We present predictive parameters and positive/negative likelihood ratios for 44 in silico tools and 70 tool–threshold combinations, examining 9,436 missense variants generated from systematic functional assays for five genes, which have been validated against clinical pathogenicity.

We demonstrated that most widely used in silico tools have high sensitivity, that is they are unlikely to miscall a truly deleterious variants. However, many of the tools maintain high sensitivity at the expense of very high false positive call rates, as reflected by the 56/70 tools which called more than 50% of the variants as deleterious (true frequency 15%). For the tools widely used in clinic at their specified thresholds, across the five functional truth sets mean PPV was 30% for SIFT, 28% for Polyphen2 (HumVar) and 26% for MutationTaster [11].

Because tools are generally calibrated to overcall as pathogenic, their negative predictive value is typically good: 44/70 tool–threshold combinations had NPV > 95%. Furthermore, NPV is dependent on the prevalence of true pathogenic variants; the NPV would further improve in the context of a clinical laboratory in which prevalence of true pathogenic variants is typically lower than the 15% in the combined functional truth set.
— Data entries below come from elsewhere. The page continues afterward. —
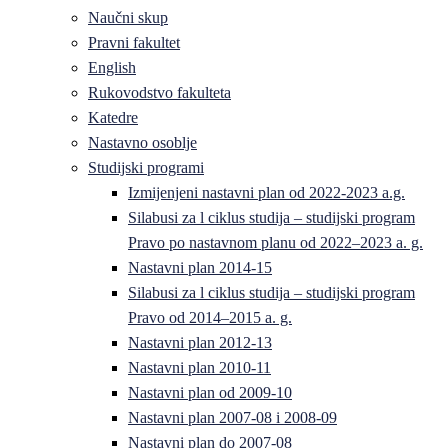
Naučni skup
Pravni fakultet
English
Rukovodstvo fakulteta
Katedre
Nastavno osoblje
Studijski programi
Izmijenjeni nastavni plan od 2022-2023 a.g.
Silabusi za l ciklus studija – studijski program
Pravo po nastavnom planu od 2022–2023 a. g.
Nastavni plan 2014-15
Silabusi za l ciklus studija – studijski program
Pravo od 2014–2015 a. g.
Nastavni plan 2012-13
Nastavni plan 2010-11
Nastavni plan od 2009-10
Nastavni plan 2007-08 i 2008-09
Nastavni plan do 2007-08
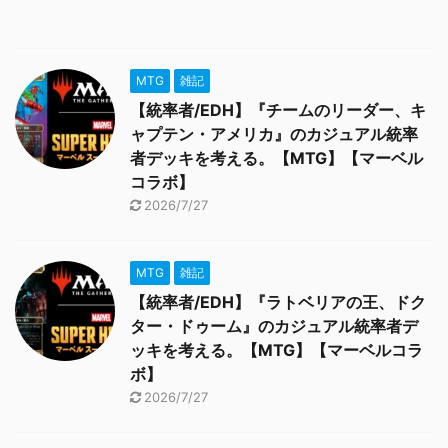
MTG
雑記
【統率者/EDH】『チームのリーダー、キ
ャプテン・アメリカ』のカジュアル統率
者デッキを考える。【MTG】【マーベル
コラボ】
2026/7/27
MTG
雑記
【統率者/EDH】『ラトベリアの王、ドク
ター・ドゥーム』のカジュアル統率者デ
ッキを考える。【MTG】【マーベルコラ
ボ】
2026/7/27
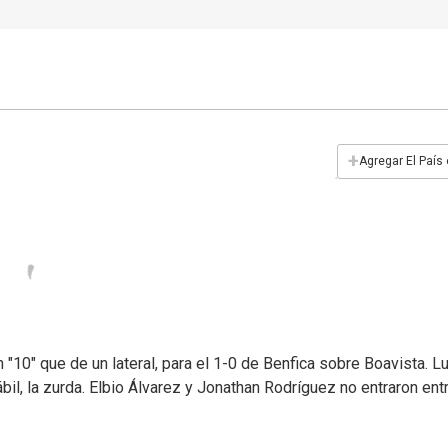
+
Agregar El País
 "10" que de un lateral, para el 1-0 de Benfica sobre Boavista. 
bil, la zurda. Elbio Álvarez y Jonathan Rodríguez no entraron ent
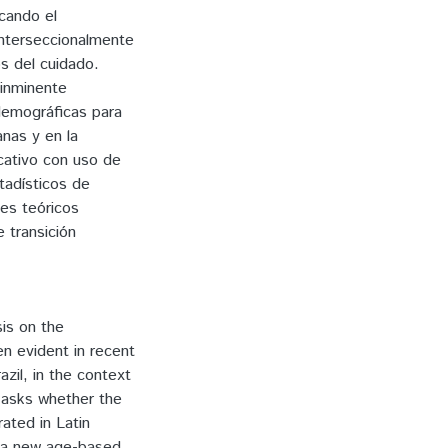
cando el
interseccionalmente
os del cuidado.
 inminente
demográficas para
anas y en la
icativo con uso de
tadísticos de
tes teóricos
e transición
sis on the
n evident in recent
azil, in the context
n asks whether the
rated in Latin
f a new age-based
These data argue against current equivalence within the ACMG/AMP framework for in silico tool prediction of pathogenicity and benignity. These data replicate similar observations reported in previous analyses using ClinVar truth sets [17]. For example, 2,361 variants have REVEL score <0.5: of these, 2,328 are true negatives and only 33 are false negatives.

As tool thresholds are typically set for high sensitivity, it is the corresponding specificity which drives our rankings for BA. At specified thresholds, Revel_b, Meta-SNP, PMut, MutPred_b, rfPred and VEST3_c all perform well, with BA ≥ 73%, AUC ≥ 83%, and MCC ≥ 41%. Notably REVEL, Meta-SNP and rfPred are all metapredictors, that is they have been developed using machine learning optimized amalgamation of component algorithms (Supplementary Table 1).
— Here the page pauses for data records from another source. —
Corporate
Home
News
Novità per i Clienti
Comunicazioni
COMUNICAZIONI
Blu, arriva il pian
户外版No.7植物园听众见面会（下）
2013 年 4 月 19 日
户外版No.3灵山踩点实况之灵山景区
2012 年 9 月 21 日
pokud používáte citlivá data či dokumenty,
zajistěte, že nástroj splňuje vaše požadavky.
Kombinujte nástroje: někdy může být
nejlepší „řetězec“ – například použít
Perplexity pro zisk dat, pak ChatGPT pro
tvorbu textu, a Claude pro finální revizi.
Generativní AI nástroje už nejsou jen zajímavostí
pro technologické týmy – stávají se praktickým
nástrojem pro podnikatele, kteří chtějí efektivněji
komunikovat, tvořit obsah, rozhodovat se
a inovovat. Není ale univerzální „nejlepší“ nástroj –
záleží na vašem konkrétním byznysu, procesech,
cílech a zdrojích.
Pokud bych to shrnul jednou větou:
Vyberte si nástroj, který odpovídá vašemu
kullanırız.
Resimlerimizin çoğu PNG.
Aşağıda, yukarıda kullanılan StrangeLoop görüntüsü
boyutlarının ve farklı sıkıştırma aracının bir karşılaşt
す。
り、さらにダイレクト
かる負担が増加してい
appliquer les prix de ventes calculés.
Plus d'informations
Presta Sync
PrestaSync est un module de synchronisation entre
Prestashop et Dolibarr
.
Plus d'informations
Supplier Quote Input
Although included as it is a widely used tool, we would caveat generalizability of performance of Align-GVGD, as not only have sequence alignments been especially well curated for the genes analyzed, but the tool was trained on BRCA1/2 classifications and TP53 functional data sets [32, 41].
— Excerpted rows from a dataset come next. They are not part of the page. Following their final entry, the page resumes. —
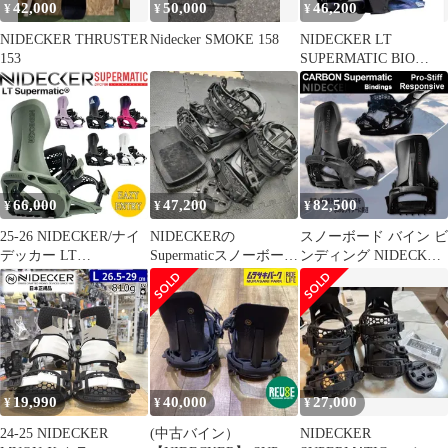
42,000
50,000
46,200
¥
¥
¥
NIDECKER THRUSTER
Nidecker SMOKE 158
NIDECKER LT
153
SUPERMATIC BIO
BLACK L 新品未使用
66,000
47,200
82,500
¥
¥
¥
25-26 NIDECKER/ナイ
NIDECKERの
スノーボード バイン ビ
デッカー LT
Supermaticスノーボード
ンディング NIDECKER
SUPERMATIC スーパー
ビンディング Lサイ
CARBON SUPERMATIC
マチック メンズ レディ
ズ
2027 ナイデッカー カー
ース ビンディング バイ
ボン スーパーマチック
ンディング スノーボー
Binding ドロップイン
ド 2026
カーボン
19,990
40,000
27,000
¥
¥
¥
24-25 NIDECKER
(中古バイン）
NIDECKER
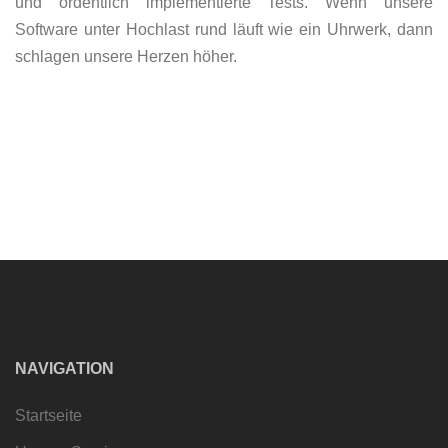
und ordentlich implementierte Tests. Wenn unsere
Software unter Hochlast rund läuft wie ein Uhrwerk, dann
schlagen unsere Herzen höher.
NAVIGATION
Startseite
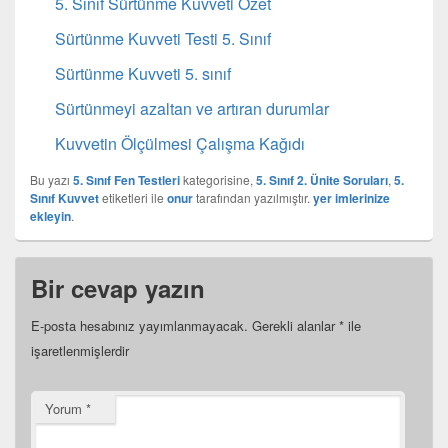
5. Sınıf Sürtünme Kuvveti Özet
Sürtünme Kuvveti Testi 5. Sınıf
Sürtünme Kuvveti 5. sınıf
Sürtünmeyi azaltan ve artıran durumlar
Kuvvetin Ölçülmesi Çalışma Kağıdı
Bu yazı
5. Sınıf Fen Testleri
kategorisine,
5. Sınıf 2. Ünite Soruları
,
5.
Sınıf Kuvvet
etiketleri ile
onur
tarafından yazılmıştır.
yer imlerinize
ekleyin
.
Bir cevap yazın
E-posta hesabınız yayımlanmayacak.
Gerekli alanlar
*
ile
işaretlenmişlerdir
Yorum
*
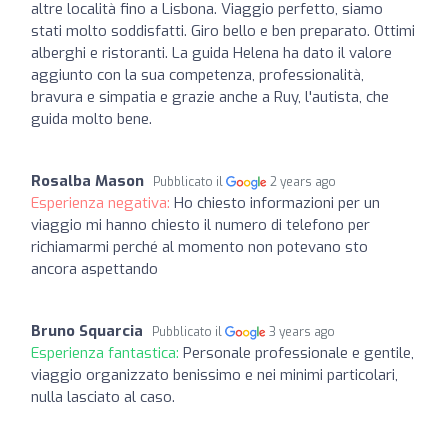
altre località fino a Lisbona. Viaggio perfetto, siamo
stati molto soddisfatti. Giro bello e ben preparato. Ottimi
alberghi e ristoranti. La guida Helena ha dato il valore
aggiunto con la sua competenza, professionalità,
bravura e simpatia e grazie anche a Ruy, l'autista, che
guida molto bene.
Rosalba Mason
Pubblicato il
2 years ago
Esperienza negativa:
Ho chiesto informazioni per un
viaggio mi hanno chiesto il numero di telefono per
richiamarmi perché al momento non potevano sto
ancora aspettando
Bruno Squarcia
Pubblicato il
3 years ago
Esperienza fantastica:
Personale professionale e gentile,
viaggio organizzato benissimo e nei minimi particolari,
nulla lasciato al caso.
Against the five functional truth sets, for concordant calls of deleterious for SIFT, PolyPhen2_HumVar, and MutationTaster, the mean positive likelihood ratio is only 1.21 (1.16–1.27), with 39% of variants dropping out due to discordant calls (Supplementary Table 9) [11]. More broadly, for any nonbinary tool–threshold combinations or combining of tools using a concordance model, any apparent boost in calculated BA must be caveated by the inevitable exclusion of a substantial proportion of the “difficult' indeterminate/discordant variants. As the 2015 ACMG/AMP framework does not specify which in silico tools are allowable, it is duly conservative in offering only supplementary evidence weighting (likelihood ratio ~2) and only where multiple tools are concordant. Using REVEL at the dichotomous threshold of 0.7 offers PLR of 3.13 (2.75–3.58) and NLR of 7.20 (6.27–8.33), but higher evidence weighting may be warranted for scores at the extreme tails. For example the LR of 6.74 (5.24–8.82) for REVEL or 42.9 (14.4–406) for Meta-SNP for scores of 0.8–1.0 would comfortably constitute stronger evidence toward pathogenicity, as would the LR of 34.3 (31.5–37.3) for REVEL or 19.4 (15.6–24.9) for Meta-SNP for scores of <0–0.4 toward benignity (Table 2) [22, 42]. Our data would thus overall support calibrated use of high-performing metatools for clinical variant interpretation, rather than ad hoc combinations of multiple tools. Provided the tool has not been trained on the functional data, as in silico predictions are derived from orthogonal data to functional assays, we would support the two evidence types being separately counted toward a variant classification.

The relationship between functional assay results, clinical classifications, and true underlying pathogenicity remains elusive. Imperfect correlation of the assay data to clinical classification may in part reflect erroneous clinical classifications resident on public databases. Clinical classifications are indeed not sacrosanct and are only as good as the comprehensiveness and accuracy of available clinical information, as well as the validity of classification schema employed [43, 44]. The functional assays assessed are relatively recent; their incorporation into clinical classification, ClinVar, and other resources will further confound data benchmarking.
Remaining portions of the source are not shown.